Mai come in questo momento la vita e i sentimenti dell’uomo moderno sono stati messi così tanto alla prova. Un nuovo mondo si prospetta, alla fine della più grande emergenza dal secondo dopoguerra; e intanto pensieri ossessivi, malinconia mista ad angoscia e a paura, cominciano a ripercuotersi su una popolazione privata dei suoi abitudinari ritmi di lavoro, consumo e tempo libero. Una società come quella occidentale si ritrova oggi rivoltata nella sua più intima essenza: si ritrova cioè a dover fare i conti con sé stessa. Ognuno si ritrova da solo. Chi in famiglia, chi in qualche alloggio studentesco, chi bloccato fuori, chi completamente solo in qualche appartamento nelle vie, ormai sgombre e silenziose, di Roma o Milano. L’unica compagnia, che non siano la rete sociale, il cellulare, le voci – divenute tragicamente familiari – dei rapporti della protezione civile, della televisione, dei telegiornali, diviene per molti la finestra; quella finestra a cui, in fondo, raramente si faceva caso quando la vita era normale.

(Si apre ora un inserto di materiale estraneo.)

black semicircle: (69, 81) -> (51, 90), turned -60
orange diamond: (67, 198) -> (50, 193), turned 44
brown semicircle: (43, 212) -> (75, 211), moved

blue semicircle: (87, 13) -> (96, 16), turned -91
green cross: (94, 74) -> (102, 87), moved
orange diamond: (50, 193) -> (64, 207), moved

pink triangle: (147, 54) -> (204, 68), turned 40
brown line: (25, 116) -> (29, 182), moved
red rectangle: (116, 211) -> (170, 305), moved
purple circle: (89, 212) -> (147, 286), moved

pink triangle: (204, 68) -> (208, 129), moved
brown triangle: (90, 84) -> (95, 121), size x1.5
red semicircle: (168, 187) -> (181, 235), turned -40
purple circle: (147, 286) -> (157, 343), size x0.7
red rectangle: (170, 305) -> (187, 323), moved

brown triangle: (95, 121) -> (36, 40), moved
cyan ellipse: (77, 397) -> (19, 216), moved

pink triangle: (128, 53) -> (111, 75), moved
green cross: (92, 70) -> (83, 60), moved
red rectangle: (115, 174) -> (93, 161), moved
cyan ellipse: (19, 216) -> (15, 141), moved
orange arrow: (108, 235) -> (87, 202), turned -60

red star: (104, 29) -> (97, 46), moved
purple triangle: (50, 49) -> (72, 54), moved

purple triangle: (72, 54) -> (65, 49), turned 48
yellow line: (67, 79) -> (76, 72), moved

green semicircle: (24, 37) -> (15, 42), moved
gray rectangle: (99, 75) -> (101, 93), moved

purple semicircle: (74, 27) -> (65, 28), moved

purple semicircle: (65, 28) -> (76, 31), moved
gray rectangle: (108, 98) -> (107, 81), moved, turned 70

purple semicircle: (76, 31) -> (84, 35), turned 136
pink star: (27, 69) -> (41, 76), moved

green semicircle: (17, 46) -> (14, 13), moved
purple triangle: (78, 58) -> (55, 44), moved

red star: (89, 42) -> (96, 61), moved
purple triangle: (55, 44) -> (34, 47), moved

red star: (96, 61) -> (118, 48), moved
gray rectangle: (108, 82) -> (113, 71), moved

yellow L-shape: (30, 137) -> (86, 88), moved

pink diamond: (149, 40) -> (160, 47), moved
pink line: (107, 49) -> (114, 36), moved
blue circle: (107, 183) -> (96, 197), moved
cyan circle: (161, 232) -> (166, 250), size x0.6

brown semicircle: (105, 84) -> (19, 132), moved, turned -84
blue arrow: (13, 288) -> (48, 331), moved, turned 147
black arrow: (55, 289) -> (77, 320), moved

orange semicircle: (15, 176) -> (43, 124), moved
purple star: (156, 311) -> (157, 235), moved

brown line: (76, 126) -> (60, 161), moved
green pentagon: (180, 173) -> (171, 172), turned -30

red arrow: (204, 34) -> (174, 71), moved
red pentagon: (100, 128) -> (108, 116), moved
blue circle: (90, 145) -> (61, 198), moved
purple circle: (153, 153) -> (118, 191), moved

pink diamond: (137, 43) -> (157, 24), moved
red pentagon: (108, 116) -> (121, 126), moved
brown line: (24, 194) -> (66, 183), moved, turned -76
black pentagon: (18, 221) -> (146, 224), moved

Raramente si guardava oltre. Raramente ci si perdeva, non tanto nel panorama, quanto nella propria coscienza tramite quella piccola apertura verso il mondo esterno. La casa stessa era un luogo di passaggio. Si potevano scorgere persone di cui non ci importava nulla passeggiare nel marciapiede sottostante, notare dei panni appesi, senza che nulla dei colori e del tessuto potesse colpirci; si poteva scorgere una televisione accesa, o udire le grida o le risate provenienti da qualche altra abitazione. Tutto si risolveva come parte millesimale del nostro tempo. Tempo perso, presumibilmente. Tempo che sarebbe stato meglio dedicare ad altro, a qualcosa di produttivo. Ma il produttivo in questo momento non esiste più per molti di noi. Certo, esistono gli impegni che pur ci auto infliggiamo, nella speranza di non dover fare i conti con quella marea di tempo libero di cui ora, improvvisamente, disponiamo e che dobbiamo pur tuttavia adattare ad uno spazio che è estremamente limitato. D’un tratto quella finestra è divenuta il confine visibile tra noi e quanto sta succedendo, nonché il teatro delle nostre emozioni e dei nostri pensieri.

 

Chissà cosa avrebbe pensato quel Bernardo Soares inventato da Fernando Pessoa, qualora una simile pandemia lo avesse costretto a rimanere in casa, solo con la propria coscienza? Quel Libro dell’inquietudine di Bernardo Soares, a cura di Antonio Tabucchi, rappresenta oggi un capolavoro letterario vivo e pulsante, un viaggio nell’interiorità dell’umano tremendo e sincero, il luogo in cui maggiormente si trovano dispiegate le paure e i pensieri di qualsiasi uomo sospeso oggi tra la propria realtà e quella esistente, tra la tragedia del mondo della frenesia e della produzione messo in ginocchio e la propria, effimera eppure mai così potente, capacità di immaginazione e di auto-introspezione. Ciò che prevale, nell’uomo in quarantena e in Soares, è certo inizialmente pura nostalgia:

Nostalgia! Ho nostalgia perfino di ciò che non è stato niente per me, per l’angoscia della fuga del tempo e la malattia del mistero della vita. Volti che vedevo abitualmente nelle mie strade abituali: se non li vedo più mi rattristo; eppure non mi sono stati niente, se non il simbolo di tutta la vita.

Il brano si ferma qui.